Actually, both are right.
Using comScore data, Morgan Stanley says the web is winning:
On the one hand, that’s great news for those who are facing higher and higher mobile user acquisition costs as premium in-app inventory dries up. And it’s great news for brand marketers, who are continually looking for ways to reach new customers.
But it’s also potentially confusing, given that a report released this week by comScore itself said that 87 percent of all time spent on mobile in the U.S. was spent in mobile apps. Not only are we spending almost 9 out of every 10 minutes in apps, but that number has grown 90 percent since 2013, while mobile web time has grown only 53 percent in the same period.
So comScore says the app is winning:
Both are right, of course.
The problem is terminology and the exact focus of each study. Morgan Stanley’s study is focused on unique visitors — calling it, somewhat misleadingly, “traffic” — while comScore’s report is focused on actual user time spent.
Those are vastly different measures, and it’s no shock that they present vastly different pictures of what’s happening in mobile. Mobile users spend massive numbers of hours in Subway Surfer or Game of War, blowing 80 percent of their time in just five favorite apps, while they might also visit 10 or 15 mobile web sites of companies that they’re checking out, and spend just a few moments on each. Mobile “traffic” — read unique visitors — are up on mobile web, but mobile time is also up on apps.
The questions proliferate: Why is this happening, what’s best, and what matters most? And, what should brands, companies, and media properties do?
The answer is pretty simple: Deepest engagement for the longest period of time happens in apps, so apps matter, and they matter desperately for brands who want to connect to customers.

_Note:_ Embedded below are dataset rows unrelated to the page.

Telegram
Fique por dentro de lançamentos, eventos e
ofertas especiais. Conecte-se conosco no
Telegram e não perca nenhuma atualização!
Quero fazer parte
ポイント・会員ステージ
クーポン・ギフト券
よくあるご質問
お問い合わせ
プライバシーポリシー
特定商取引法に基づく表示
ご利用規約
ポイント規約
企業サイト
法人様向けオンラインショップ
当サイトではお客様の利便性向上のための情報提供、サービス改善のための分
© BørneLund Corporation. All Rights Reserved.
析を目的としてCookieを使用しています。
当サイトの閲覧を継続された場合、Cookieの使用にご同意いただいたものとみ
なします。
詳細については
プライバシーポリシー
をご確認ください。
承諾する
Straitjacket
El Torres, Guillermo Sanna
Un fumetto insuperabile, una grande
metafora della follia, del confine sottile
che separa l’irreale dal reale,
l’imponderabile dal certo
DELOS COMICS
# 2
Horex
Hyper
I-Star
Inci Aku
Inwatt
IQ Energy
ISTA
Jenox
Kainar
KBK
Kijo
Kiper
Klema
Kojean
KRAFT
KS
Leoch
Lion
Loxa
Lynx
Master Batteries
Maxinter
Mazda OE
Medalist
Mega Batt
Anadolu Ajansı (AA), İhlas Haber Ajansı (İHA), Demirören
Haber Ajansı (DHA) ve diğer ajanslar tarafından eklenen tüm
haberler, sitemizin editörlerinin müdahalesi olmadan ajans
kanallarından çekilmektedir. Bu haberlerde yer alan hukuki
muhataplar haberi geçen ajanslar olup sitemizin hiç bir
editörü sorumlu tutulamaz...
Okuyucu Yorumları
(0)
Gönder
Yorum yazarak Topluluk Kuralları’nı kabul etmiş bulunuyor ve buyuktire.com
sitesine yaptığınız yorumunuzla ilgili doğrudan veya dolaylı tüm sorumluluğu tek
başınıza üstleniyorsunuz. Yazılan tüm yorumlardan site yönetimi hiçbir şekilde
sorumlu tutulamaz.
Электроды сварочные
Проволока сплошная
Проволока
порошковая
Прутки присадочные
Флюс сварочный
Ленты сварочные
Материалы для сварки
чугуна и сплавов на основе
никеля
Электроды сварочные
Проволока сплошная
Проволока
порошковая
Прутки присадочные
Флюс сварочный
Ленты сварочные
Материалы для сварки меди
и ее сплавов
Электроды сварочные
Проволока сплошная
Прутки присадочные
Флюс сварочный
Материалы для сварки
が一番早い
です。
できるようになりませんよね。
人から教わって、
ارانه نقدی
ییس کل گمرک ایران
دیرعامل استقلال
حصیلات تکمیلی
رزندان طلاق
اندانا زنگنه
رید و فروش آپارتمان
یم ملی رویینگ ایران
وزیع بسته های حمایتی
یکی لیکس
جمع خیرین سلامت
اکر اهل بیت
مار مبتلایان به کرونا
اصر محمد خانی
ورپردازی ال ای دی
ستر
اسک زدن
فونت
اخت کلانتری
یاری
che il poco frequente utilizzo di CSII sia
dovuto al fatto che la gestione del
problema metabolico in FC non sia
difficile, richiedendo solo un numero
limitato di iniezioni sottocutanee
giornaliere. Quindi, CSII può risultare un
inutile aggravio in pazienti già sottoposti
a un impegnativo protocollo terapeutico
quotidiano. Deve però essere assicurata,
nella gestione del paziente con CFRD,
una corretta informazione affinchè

But since, as we’ve seen in our research, apps-per-smartphone users is maxxing out at an average of 50-60, and no-one besides Robert Scoble is going to install an app for each company, service, or site he or she interacts with, your mobile web experience has to be good, and it has to be strong.
What you hope is that the experience with your entire company is so good, and the service or value you provide is so impressive, and the benefits to your app are so clear … that casual browsers turn into mobile app users.
Which, Morgan Stanley acknowleges, matters. Only two of the top 30 U.S. retailers drove more than 50 percent of their visits via app — Amazon and Walmart.
That’s good, the authors acknowledge:
“This is positive for these two players as over time we believe larger app audiences can lead to lower long-term customer acquisition costs, stickier customer bases, and a greater share of consumer wallets,” the report states.”
No doubt about it. Getting a much-coveted position on the 3-foot device (never more than three feet from your body) is gold for brands and gold for companies. Not only will you get a chance to serve those clients better, you’ll understand them, their habits, and their needs much better. At least, if you’re doing the right things to learn from them.
One other caveat about the Morgan Stanley report: It referenced only the top 50 mobile properties in the U.S., not the entire web/mobile space. Only 12 of those top 50 mobile properties have larger app than mobile web audiences, and those are mainly from tech companies like Google — which has four of the top 12 — and Snapchat, Pinterest, Yahoo, Netflix, and Pandora.
Interestingly, paralleling recent research we just conducted, Morgan Stanley found that YouTube is more mobile app than web. Looking at the rest of the players, it’s frankly shocking that Instagram and SnapChat have as much mobile web traffic as they do — almost half as much, in SnapChat’s case, as app traffic.
(Update: Will Critchlow, from the online marketing agency Distilled, has dug deeper into these numbers, and believes that this is completely in error — a copy-paste error likely on Morgan Stanley’s part … note that SnapChat and Yahoo Mail are exactly identical numbers in the chart above, which is very unlikely. I agree with him.)
The big takeaway here is that companies, including tech companies and media properties, need to still be aware of their mobile web experiences, especially in retail, finance, insurance, and travel, which typically see a 50 percent or higher chunk of their visits from the mobile web. At the very least, it’s the top of the funnel for a customer relationship, and a much lower-commitment step by a potential customer than the fairly big step of installing your app.
And the top of the funnel is a good place to starting nurturing visitors on the sometimes-long path to becoming dedicated repeat users or customers.
The report’s buy recommendation on Google stock? That comes from the authors’ belief that the mobile web is growing and will stay significant for some time, where, they think, Google has the advantage. The web certainly is Google’s home terrain, so I understand that to a degree, but the fact is that not only does Google do very well in mobile apps, thank you very much, the example that Facebook provided over the past few years of an internet giant pivoted so smoothly to mobile app is also evidence that Google, if indeed it is more web than app, can do something similar.
After, the search giant does own the world’s most popular — and not by a little — mobile operating system.